Yacef Saadi réussira, néanmoins, à réorganiser les cellules du FLN et à intensifier les actions armées, grâce à un bon encadrement des fidayine (et fidayate), qui ébranlèrent les états-majors de l’armée coloniale. Il sera malheureusement trahi par les « bleus » enrôlés par le capitaine de sinistre réputation Paul-Alain Léger, à travers le fameux agent double nommé Hacène Ghendriche dit Zerrouk qui a collaboré à la capture du chef de la ZAA, le 24 septembre 1957. Cette histoire est aujourd’hui sujet d’une vive polémique qui a sort une nouvelle fois le héros de la bataille d’Alger de son silence pour répondre à ceux qui l’accusent d’avoir « balancé » ses compagnons suite à son arrestation.

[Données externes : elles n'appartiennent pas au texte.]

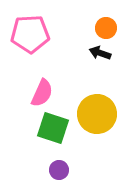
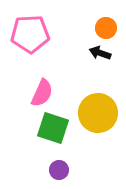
yellow circle: moved 1 px right, 1 px up
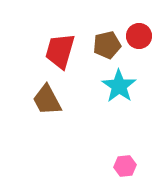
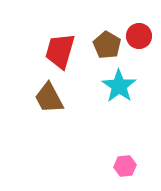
brown pentagon: rotated 28 degrees counterclockwise
brown trapezoid: moved 2 px right, 2 px up
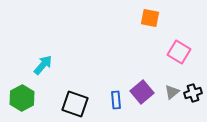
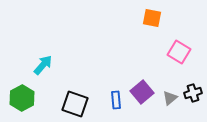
orange square: moved 2 px right
gray triangle: moved 2 px left, 6 px down
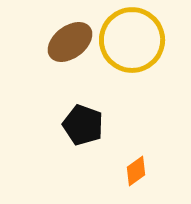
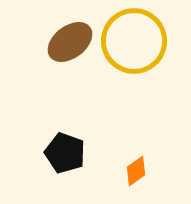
yellow circle: moved 2 px right, 1 px down
black pentagon: moved 18 px left, 28 px down
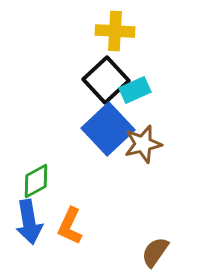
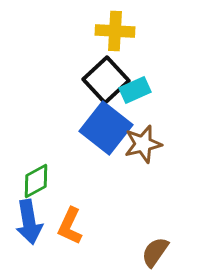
blue square: moved 2 px left, 1 px up; rotated 9 degrees counterclockwise
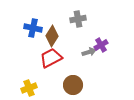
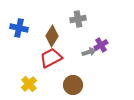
blue cross: moved 14 px left
yellow cross: moved 4 px up; rotated 21 degrees counterclockwise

Après Yacef Saadi, Ali Ammar dit Ali La Pointe, unique rescapée de la rafle, prendra les rênes de l’organisation, mais il sera très vite localisé, dans une rue de la Casbah, où il sera tué, avec ses compagnons : Hassiba Ben Bouali, Hmid Bouhamidi et Petit Omar, dans une cache plastiquée par les paras du 1erREP, le 8 octobre 1957.
La bataille d’Alger s’achève et, avec elle, la première étape de la ZAA. Pendant la crise de l’été 1962, cette zone se trouvera au centre des grands tiraillements qui déchiraient les organes de commandement de la Révolution.
Avec la venue du commandant Azeddine, un des trois adjoints du chef de l’état-major général de l’ALN, Yacef, détâché à Alger dans le cadre de la lutte contre l’OAS, les hommes de la ZAA, menée par Yacef Saadi, fraichement libéré, ont grandement facilité la tâche aux unités combattantes de l’armée des frontières pour écraser les ultimes poches de résistance et de conquérir Alger en un temps record.
Ils se sont notamment confrontés, au niveau de la Casbah, à une coriace tentative de rébellion menée par les combattants de la wilaya IV qui avaient investi la capitale et y ont régné jusqu’au dernier jour, mais vite contenue par les hommes de Yacef Saadi, ancien maître des lieux et dont le rôle a été capital.
Dans son offensive, l’Etat-major général sous la conduite du colonel Boumediene, s’est appuyé sur ces deux anciens dirigeants de la wilaya IV : le commandant Azzedine, ancien chef du mythique bataillon Ali-Khodja et Yacef Saâdi, ancien chef de la Zone autonome d’Alger. Sur décision du conseil de la Wilaya IV, le commandant Azzedine, nommé alors chef de la Zone autonome d’Alger, est placé en résidence surveillée alors que son adjoint, le commandant Omar Oussedik, est arrêté.
D’ultimes combats ont eu lieu à la Casbah d’Alger, le 29 août 1962, et ont laissé plusieurs morts (une trentaine selon des statistiques non-officielles) et des blessés, dont de nombreux civils.
L’issue de l’affrontement a permis aux partisans du Bureau politique, conduits par l’ancien chef de la ZAA, Yacef Saadi, de s’emparer de certains points stratégiques comme la radio, du port de toutes les administrations stratégiques.
Une situation chaotique règne pendant plusieurs jours à Alger, au point que la France a, de nouveau, menacé d’intervenir pour «protéger ses ressortissants». L’intervention de l’UGTA appelant à une grève générale est venue alourdir le climat déjà délétère. Mais ce fut l’occasion pour le peuple algérien, meurtri par les drames de la guerre et de la colonisation, de descendre dans la rue et de scander son célèbre slogan resté dans les annales : «Sebaâ s’nin barakat ! » (Sept ans ça suffit !).